Saving Lives in the sky: AES Reservists get the job done stateside, overseas

  • Published
  • By Capt. Jennifer Gerhardt
  • 446th Airlift Wing
Moving wounded American servicemembers from combat environments to hospitals in Germany and the United States is not an easy task, but one the 446th Aeromedical Evacuation Squadron here has been doing since 2001.
Air Mobility Command officials report, as of July 8, 2005, the aeromedical evacuation system has flown more than 27,681 patients out of U.S. Central Command contingency areas into Europe since the start of Operation Iraqi Freedom.
The effort requires everything from treating patients in forward-deployed locations to airlifting and caring for them en route as they move to higher level medical facilities.
However, Reservists with 446th AES make it look easy.
The squadron’s wartime mission is to deploy aeromedical evacuation crews, trained and equipped to provide in-flight medical care aboard transport aircraft configured to airlift patients. It also deploys people to provide operational and mission management support at aerial ports or hubs supporting aeromedical evacuation operations.
During peacetime, the aeromedical specialist provide movement of ill or injured Department of Defense people and their family members, a direct by-product of the necessary training required to maintain equipment readiness and medical crew proficiency.
The 125-person squadron here includes flight nurses, medical technicians, medical service corps officers, administration technicians, logisticians and radio operators.
“There are two nurses and three technicians assigned to each flight crew,” said Lt. Col. Jan Moore-Harbert, the 446th AES commander.
“We also have personnel who work all the ground details as well,” said Colonel Moore-Harbert. “They coordinate with the medical staging facilities at every location to ensure patients are medically and administratively prepared for the flight and keep in contact with military airlift centers to track the missions and the crews.”
If there is a critically-injured patient, critical care air transport teams join the mix. The CCAT team, assigned to the 446th Aeromedical Transportation Staging Squadron here, has three members – a doctor, an intensive care nurse and a respiratory technician. Both teams work together to ensure the patient has the best in-flight care while being transported to another hospital.
While there is a long list of medical equipment approved for use on aircraft for patients with specific medical issues, most AES crews carry a standard equipment package.
“Our mandatory equipment list includes a cardiac monitor, suction, ambu bag (and) emergency response medications. We also carry a ventilator on all missions,” said Major Newhouse. “We want to be ready for anything.”
Before special medical equipment can be used for aeromedical evacuations, it must first be tested at the hyperbaric altitude chamber at Brooks Air Force Base, Texas.
“All equipment is tested before it is used in the field,” said Colonel Moore-Harbert. “We have to make sure it is compatible with high altitudes, sudden pressure changes, and anything else that could potentially happen in the aircraft.”
With training completed, equipment tested and aircraft ready, the 446 AES Reservists wait to be called into action.
For Maj.
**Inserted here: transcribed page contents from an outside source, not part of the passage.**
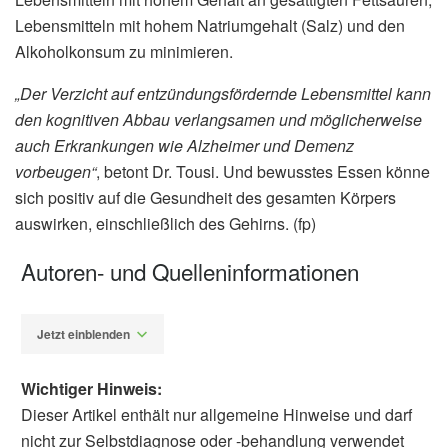
Lebensmitteln mit hohem Natriumgehalt (Salz) und den
Alkoholkonsum zu minimieren.
„Der Verzicht auf entzündungsfördernde Lebensmittel kann
den kognitiven Abbau verlangsamen und möglicherweise
auch Erkrankungen wie Alzheimer und Demenz
vorbeugen“
, betont Dr. Tousi. Und bewusstes Essen könne
sich positiv auf die Gesundheit des gesamten Körpers
auswirken, einschließlich des Gehirns. (fp)
Autoren- und Quelleninformationen
Jetzt einblenden
Wichtiger Hinweis:
Dieser Artikel enthält nur allgemeine Hinweise und darf
nicht zur Selbstdiagnose oder -behandlung verwendet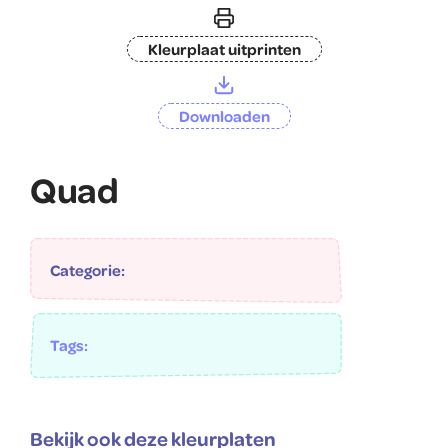
Kleurplaat uitprinten
Downloaden
Quad
Categorie:
Tags:
Bekijk ook deze kleurplaten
Nate Lathrop, a 446th AES flight nurse, the call informs him his crew will be going to Iraq and the expected load is four litters and nine ambulatory patients. But by the time they get there, it could be more.
After landing in Iraq, a nurse comes on board and tells the crew there will be 22 litter patients and two are in critical condition. Two patients received gun shot injuries and were on ventilators, and another patient was suffering from a hip fracture. Other patients had been injured by improvised explosive devices, causing multiple lacerations and injuries.
“It seems like most of the patients are 18 to 21 years old and too young to lose a foot, arm or lifestyle,” said Major Lathrop. “But they are very thankful and respectful. I even had patients offering to give up their litters to others if needed.”
When the crew finally lands in Germany, they have already been working for 23 hours. However, it would still take a few hours to off-load patients and put away the medical equipment.
After transferring the patients to the Germany hospital, the crew’s day is over. Major Lathrop and the other crew members go back to their hotel and wait to be called again.
“When I care for these young troops, I realize how good I really have it,” said Major Lathrop. “Even when our hours are long, there are no complaints from the crew. If we are needed to fly, we will fly.”